SMOS & Aquarius workshop

Cette conférence scientifique internationale se tiendra au laboratoire d'océanographie spatiale du centre Ifremer de Brest et regroupera les meilleurs spécialistes mondiaux de la mesure et de la modélisation de la salinité à la surface des océans.

La salinité à la surface des océans est une variable clé des échanges air-mer, de la circulation océanique ou encore de la bio-géochimie.

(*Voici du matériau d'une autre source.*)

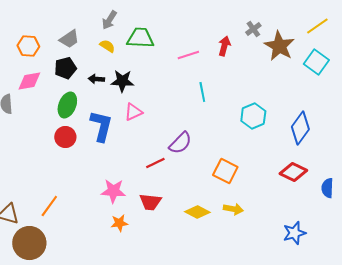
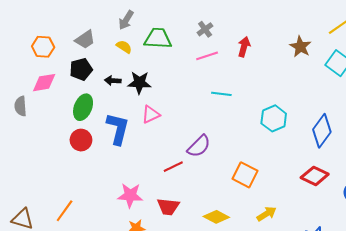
gray cross: (253, 29) -> (205, 29), moved
brown star: (279, 46) -> (300, 47), size x0.7
cyan line: (202, 92) -> (221, 94), turned -72
yellow arrow: (233, 209) -> (267, 214), moved, turned -42

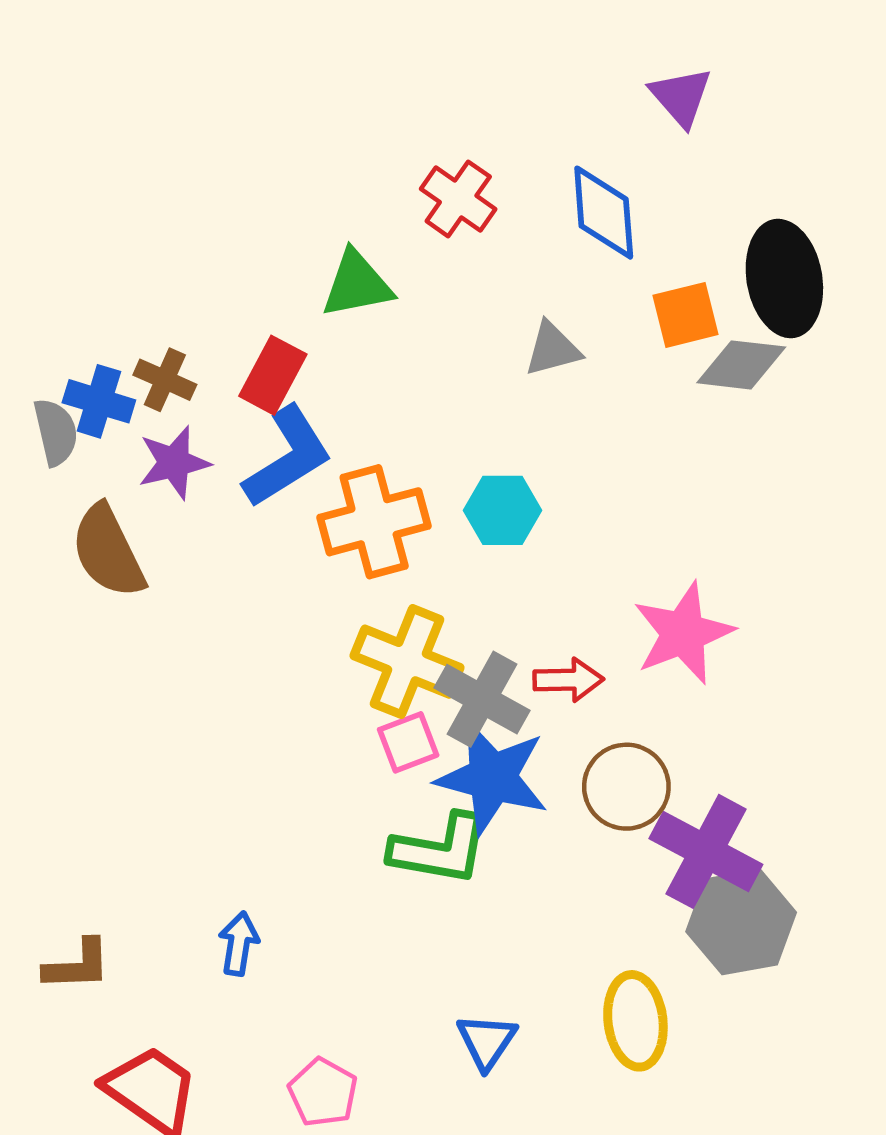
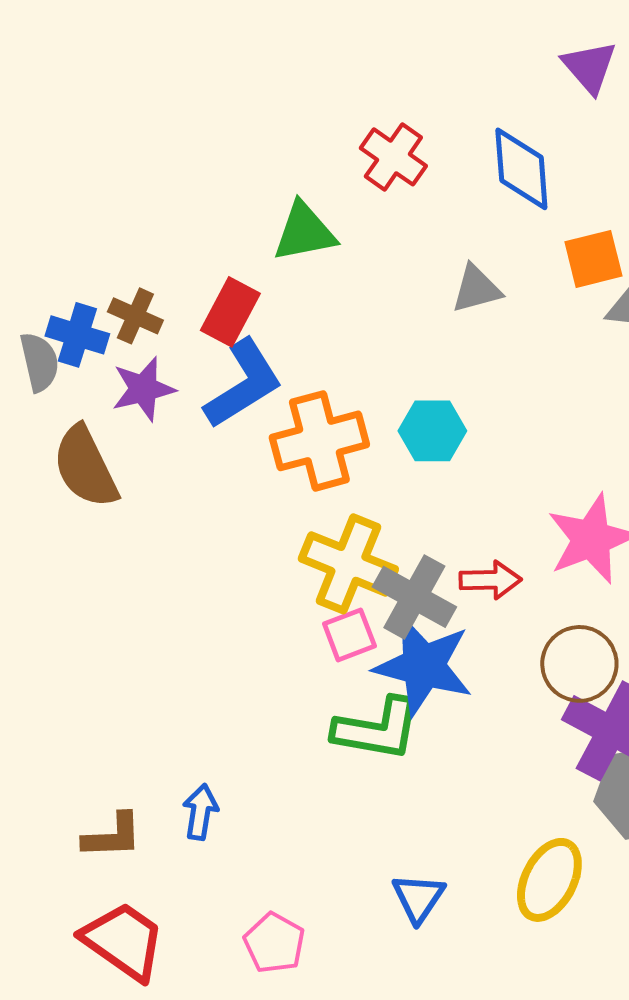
brown circle: (626, 787) -> (579, 664), moved
brown L-shape: (77, 965) -> (112, 836), moved
yellow ellipse: (635, 1021) -> (549, 880), turned 34

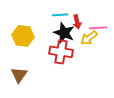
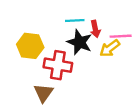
red cross: (61, 52) -> (58, 65), moved
brown triangle: (19, 75) -> (43, 93), moved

La mesure globale par satellite est aujourd'hui disponible à partir des missions SMOS de l'Agence Spatiale Européenne et Aquarius mis en orbite par la NASA en 2011. L'Ifremer réceptionne et analyse ces données sur le site de Brest, en collaboration avec le CNES, le Centre Aval de Traitement des Données SMOS (CATDS) centre de traitement de donnée français pour ce satellite.
L'objectif de cette manifestation est de présenter les premiers résultats de ces deux missions spatiales et de discuter de stratégies communes sur le traitement, l'analyse et l'exploitation scientifique de ces nouvelles données satellite.
Les progrès en télédétection de l'océan et la combinaison des différentes sources de données (vent, température, couleur de l'océan, altimètre) permettent de générer des produits évolués pour une meilleure connaissance, modélisation et mesures des océans.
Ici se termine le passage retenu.